I have seen Golarion categorised as a "kitchen sink" setting. We have the land of pirates, the quasi-Egyptian setting, the quasi-Arabic setting etc.I think this is a fair description, and I don't think it is a derogatory term. I think the folks at Paizo wanted a setting that could handle as many different types of adventure as possible, and Golarion was the result. This is good for me - librarything.com tells me that I own 228 adventures, not counting every print edition of Dungeon bar 5 and the numerous adventures I only have in PDF format. With a few obvious exceptions (my Spacemaster adventures come to mind!) I could run almost all of them in Golarion with very little effort.
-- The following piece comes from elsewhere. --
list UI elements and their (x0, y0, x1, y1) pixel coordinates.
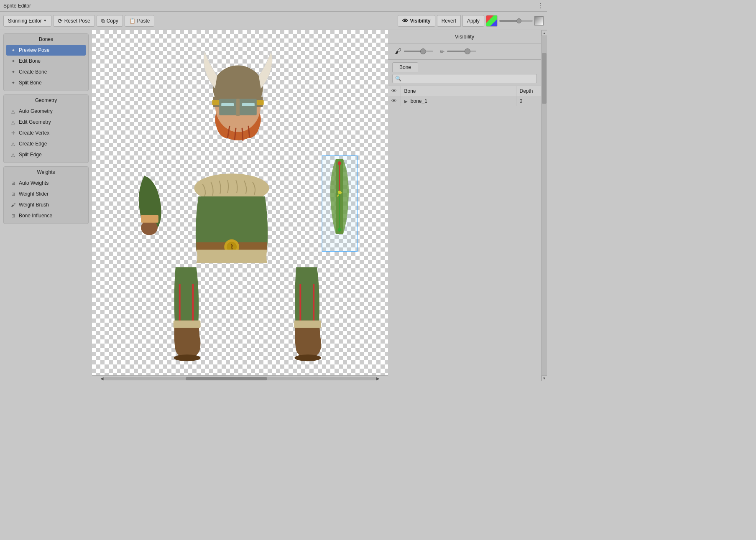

However, it was only when I started contributing articles to this site that I realised how well the various areas link together. Just reading the Campaign Setting, which presents the lands in alphabetical order, can give the wrong impression. To take a semi-random example, Molthune is followed by the Mwangi Expanse, and they have very little to do with each other. But then why would they, when they are so far apart?
When I was doing work on the Mwangi Expanse article I was often being re-directed to the neighbouring lands, especially the Sodden Lands (Jaha is now ruled by refugees from there) or the Shackles (pirates from the Shackles built Bloodcove) or Sargava (the Mwangi city of Mzali is threatening the Sargavan city of Kalabuto). Having decided that those countries would also fall within my "sphere of influence", I then found out that various monsters wandering the eastern jungle had been created in the fleshforges of Nex. You can't have Nex without Geb and Alkenstar, and it turns out that Jalmeray has pretty strong ties to Nex as well.
I took a peek at the work yoda8myhead has been doing on Rahadoum, and it turns out there's also a strong hate/hate relationship there with the Shackles.
So basically this blog post is a very long winded way of saying I love the way the disparate parts of the world have been linked together so well, and the wiki format is ideal for making those connections.